ABOUT MARTIN DOOR MANUFACTURING INC.:
Martin Door Manufacturing builds high quality, long-lasting garage doors for homes and businesses around the globe. Based in Salt Lake City, Utah, the company has almost 100 employees. Martin Doors prides itself on the fact that it doesn’t cut corners or scrimp on hardware for the world’s best garage door. With its build- to-order manufacturing processes, clients choose the materials (glass, aluminum, copper, wood), finish, color, and design, and Martin Doors engineers every single component of the door system with longevity in mind. Founded in 1936, Martin Doors are now sold in 93 countries.
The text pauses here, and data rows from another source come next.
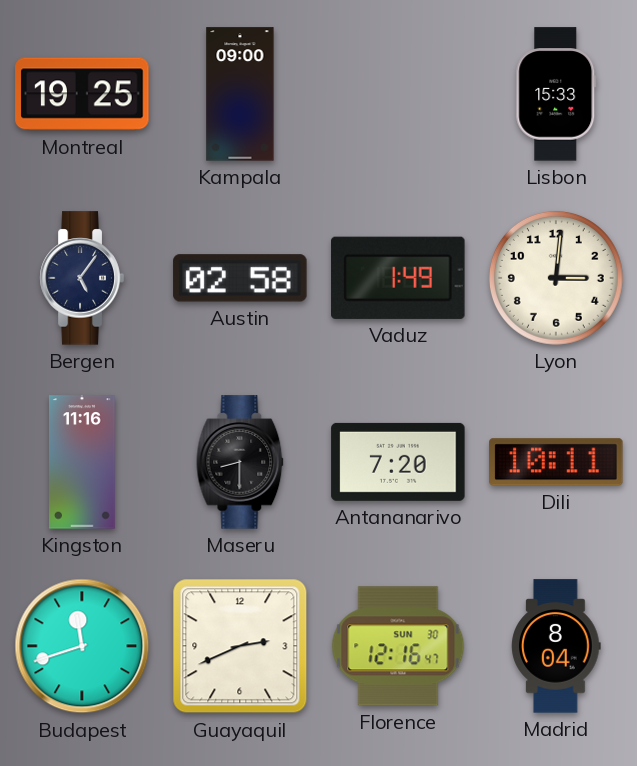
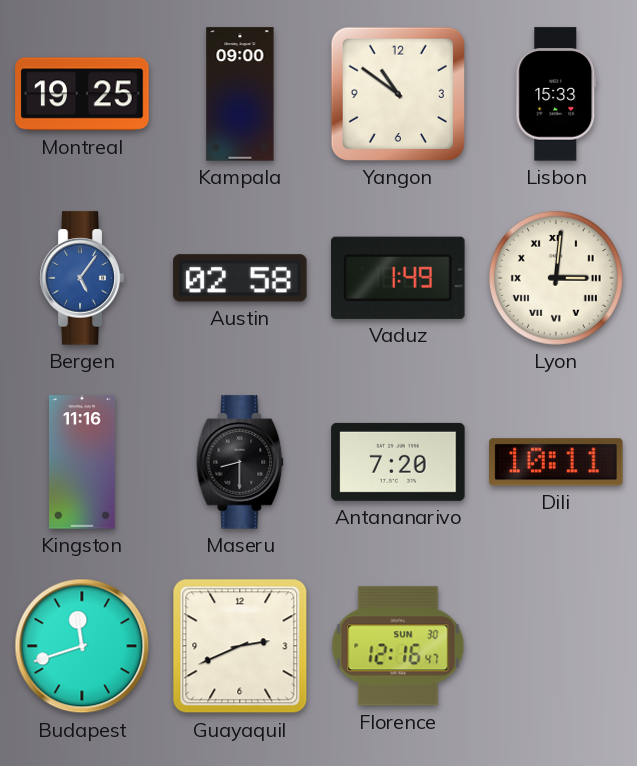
Yangon: none -> 10:51
Bergen dial: navy -> blue
Lyon numerals: Arabic -> Roman
Madrid: 8:04 -> none
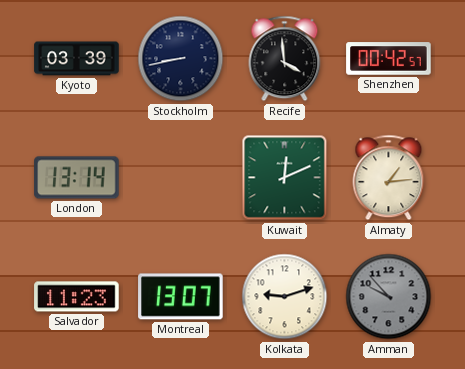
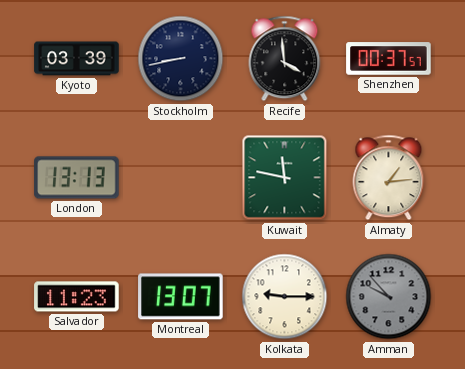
Shenzhen: 00:42 -> 00:37
London: 13:14 -> 13:13
Kuwait: 12:11 -> 11:47
Kolkata: 9:12 -> 9:15
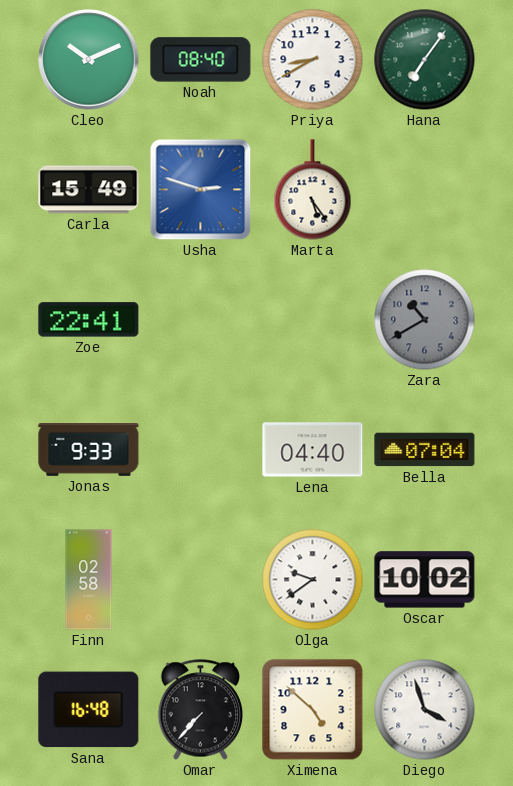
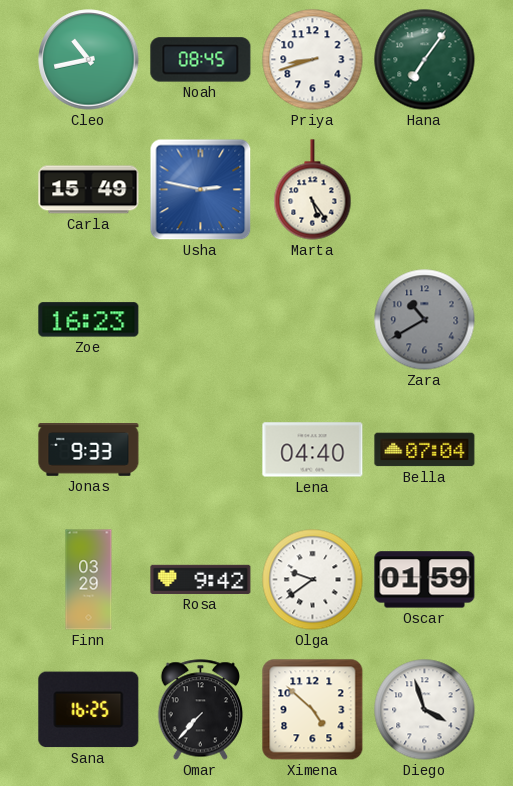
Cleo: 10:11 -> 10:43
Noah: 08:40 -> 08:45
Priya: 8:40 -> 8:42
Usha: 2:48 -> 2:47
Zoe: 22:41 -> 16:23
Finn: 02:58 -> 03:29
Rosa: none -> 9:42
Oscar: 10:02 -> 01:59
Sana: 16:48 -> 16:25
Following the economic downturn that impacted the building industry beginning in 2007, Martin Doors began a transformation process to adapt to the new marketplace, making improving service and quality its top priority. Mike Martin, the company’s Quality Control Officer, approached the Utah Manufacturing Extension Partnership (MEP), a NIST MEP affiliate, for assistance in identifying and implementing process improvements.
MEP CENTER’S ROLE:
MEP recommended a continuous improvement program for Martin Doors and Six Sigma classes for Mike. MEP encouraged Mike to see mistakes as a result of poor processes rather than poor performance and helped him identify core problems though the Plan, Do, Check, Act (PDCA) method. The method is often referred to as the Deming Cycle, named after W. Edwards Deming, who believed the key to production quality was having clearly defined, repeatable processes. The four phases in PDCA are: Plan—identify and analyze the problem; Do—develop and test a potential solution; Check—measure how effective the test solution was, and analyze whether it could be improved; and finally, Act—implement the improved solution.
After achieving the level of “Green Belt,” Mike went on to finish the “Black Belt” Six Sigma level. The journey from green belt to black belt was strenuous, but Mike exhibited drive and determination in completing the course. He identified over 60 process change recommendations for Martin Doors and began motivating employees to implement them in the plant. Within six months, Martin Doors had greatly reduced projection damage issues, engineering issues, factory floor issues and shipping mistakes.